Skurriles Wesen: Ein 100 Millionen Jahre alter Bernsteinklumpen aus Myanmar hat ein Raubinsekt mit ungewöhnlichen Beutefang-Strategien konserviert. Das wanzenähnliche Tier besaß gestielte Augen, die ihm eine 360-Grad-Sicht ermöglichten und beim Aufspüren von Beute halfen. Um diese dann zu fangen, nutzte die Urzeit-Raubwanze ihre mit klebrigem Harz bedeckten Vorderfüße. Ein ungewöhnlich langer Stechrüssel diente zum Aussaugen der Beute. Wegen dieser ungewöhnlichen Merkmalskombination ordnen die Forscher das Insekt sogar in eine eigene, neue Familie ein.
Bernstein ist eine Zeitkapsel: In dem erstarrten Baumharz können Pflanzenteile und Tiere über Jahrmillionen nahezu perfekt konserviert bleiben. Selbst Miniatur-Dinosaurier, fragile Blüten und die ältesten Spermien der Welt wurden schon in Bernsteinklumpen gefunden.
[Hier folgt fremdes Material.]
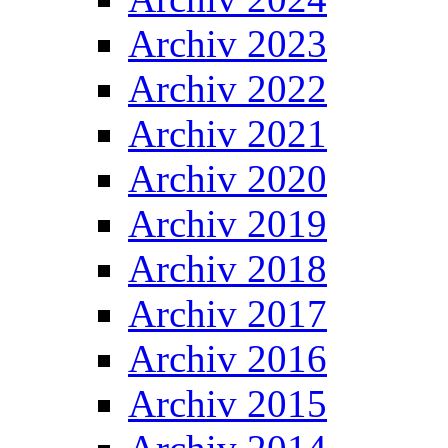
Archiv 2023
Archiv 2022
Archiv 2021
Archiv 2020
Archiv 2019
Archiv 2018
Archiv 2017
Archiv 2016
Archiv 2015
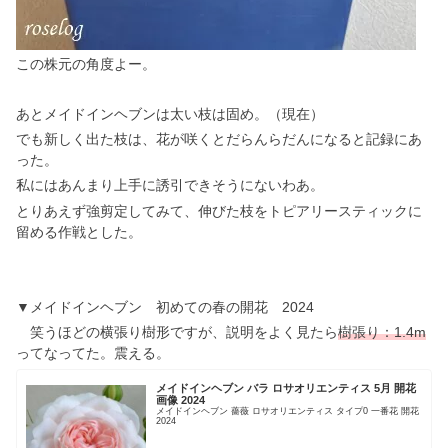
この株元の角度よー。
あとメイドインヘブンは太い枝は固め。（現在）
でも新しく出た枝は、花が咲くとだらんらだんになると記録にあ
った。
私にはあんまり上手に誘引できそうにないわあ。
とりあえず強剪定してみて、伸びた枝をトピアリースティックに
留める作戦とした。
▼メイドインヘブン 初めての春の開花 2024
笑うほどの横張り樹形ですが、説明をよく見たら
樹張り：1.4m
ってなってた。震える。
メイドインヘブン バラ ロサオリエンティス 5月 開花
画像 2024
メイドインヘブン 薔薇 ロサオリエンティス タイプ0 一番花 開花
2024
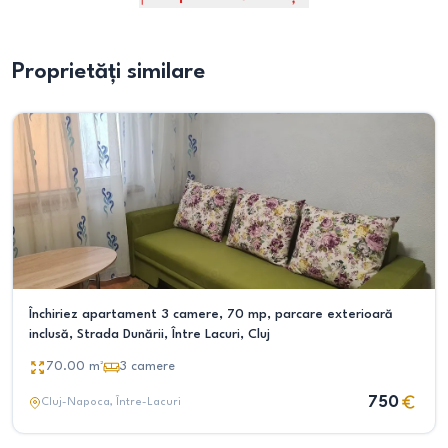
Proprietăți similare
Închiriez apartament 3 camere, 70 mp, parcare exterioară
inclusă, Strada Dunării, Între Lacuri, Cluj
70.00
m²
3
camere
750
Cluj-Napoca
, Între-Lacuri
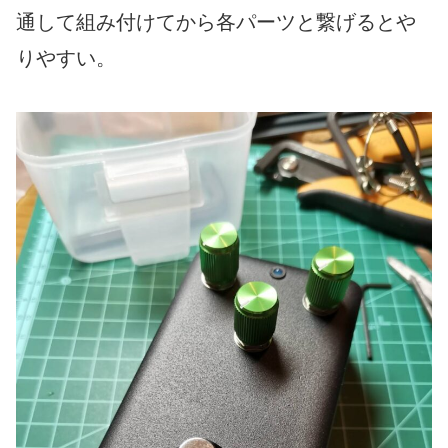
通して組み付けてから各パーツと繋げるとや
りやすい。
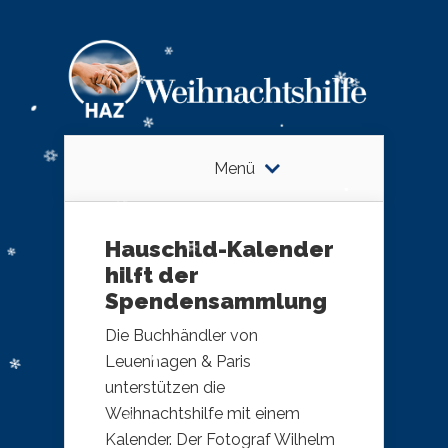
Menü
Hauschild-Kalender
hilft der
Spendensammlung
Die Buchhändler von
Leuenhagen & Paris
unterstützen die
Weihnachtshilfe mit einem
Kalender. ​Der Fotograf Wilhelm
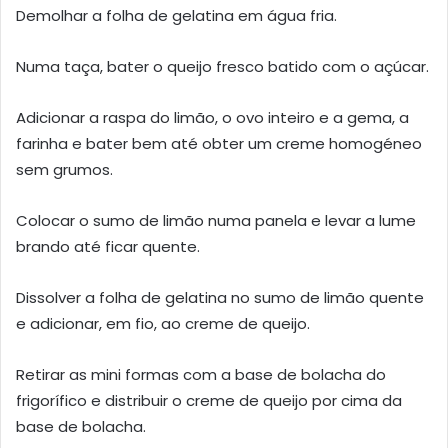
Demolhar a folha de gelatina em água fria.
Numa taça, bater o queijo fresco batido com o açúcar.
Adicionar a raspa do limão, o ovo inteiro e a gema, a
farinha e bater bem até obter um creme homogéneo
sem grumos.
Colocar o sumo de limão numa panela e levar a lume
brando até ficar quente.
Dissolver a folha de gelatina no sumo de limão quente
e adicionar, em fio, ao creme de queijo.
Retirar as mini formas com a base de bolacha do
frigorífico e distribuir o creme de queijo por cima da
base de bolacha.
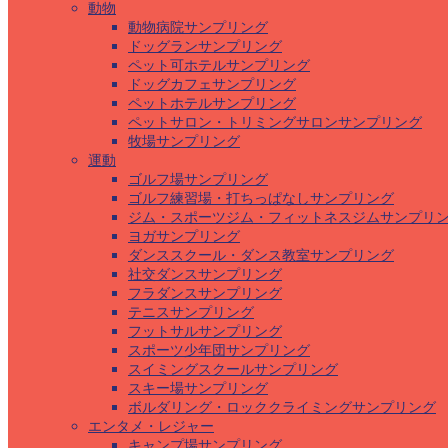
動物
動物病院サンプリング
ドッグランサンプリング
ペット可ホテルサンプリング
ドッグカフェサンプリング
ペットホテルサンプリング
ペットサロン・トリミングサロンサンプリング
牧場サンプリング
運動
ゴルフ場サンプリング
ゴルフ練習場・打ちっぱなしサンプリング
ジム・スポーツジム・フィットネスジムサンプリ
ヨガサンプリング
ダンススクール・ダンス教室サンプリング
社交ダンスサンプリング
フラダンスサンプリング
テニスサンプリング
フットサルサンプリング
スポーツ少年団サンプリング
スイミングスクールサンプリング
スキー場サンプリング
ボルダリング・ロッククライミングサンプリング
エンタメ・レジャー
キャンプ場サンプリング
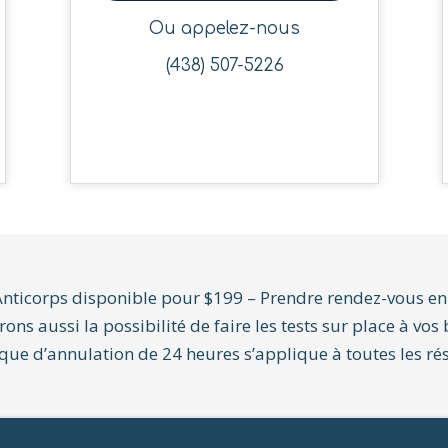
Ou appelez-nous
(438) 507-5226
Anticorps disponible pour $199 – Prendre rendez-vous
en
rons aussi la possibilité de faire les tests sur place à vos
que d’annulation de 24 heures s’applique à toutes les ré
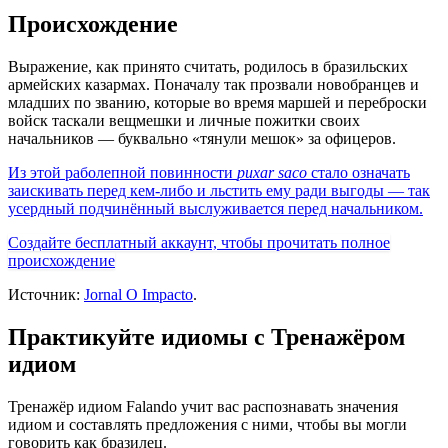
Происхождение
Выражение, как принято считать, родилось в бразильских
армейских казармах. Поначалу так прозвали новобранцев и
младших по званию, которые во время маршей и переброски
войск таскали вещмешки и личные пожитки своих
начальников — буквально «тянули мешок» за офицеров.
Из этой раболепной повинности
puxar saco
стало означать
заискивать перед кем-либо и льстить ему ради выгоды — так
усердный подчинённый выслуживается перед начальником.
Создайте бесплатный аккаунт, чтобы прочитать полное
происхождение
Источник:
Jornal O Impacto
.
Практикуйте идиомы с Тренажёром
идиом
Тренажёр идиом Falando учит вас распознавать значения
идиом и составлять предложения с ними, чтобы вы могли
говорить как бразилец.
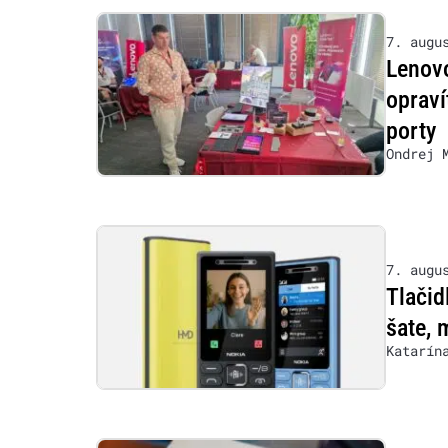
7. augu
Lenovo
opraví
porty
Ondrej 
7. augu
Tlačid
šate, 
Katarín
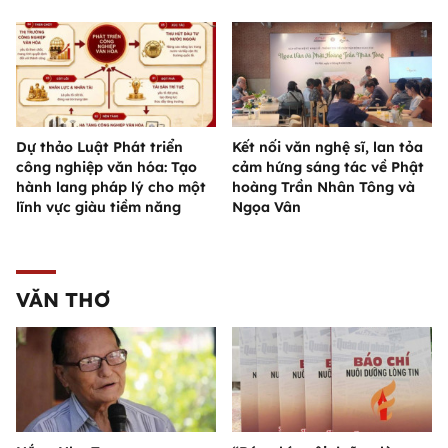
Dự thảo Luật Phát triển
Kết nối văn nghệ sĩ, lan tỏa
công nghiệp văn hóa: Tạo
cảm hứng sáng tác về Phật
hành lang pháp lý cho một
hoàng Trần Nhân Tông và
lĩnh vực giàu tiềm năng
Ngọa Vân
VĂN THƠ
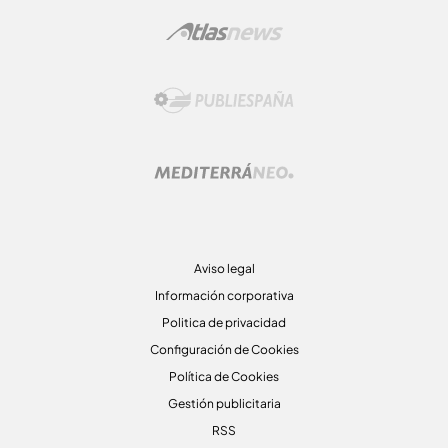
Aviso legal
Información corporativa
Politica de privacidad
Configuración de Cookies
Política de Cookies
Gestión publicitaria
RSS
Wissenschaftlern ist es auch schon gelungen, DNA aus in Bernstein konservierten Insekten zu extrahieren – allerdings waren diese erst wenige Jahre alt. Ob es eines Tages gelingen könnte, beispielsweise Erbgut von Dinosauriern aus Bernstein zu gewinnen, ist weiterhin eher fraglich.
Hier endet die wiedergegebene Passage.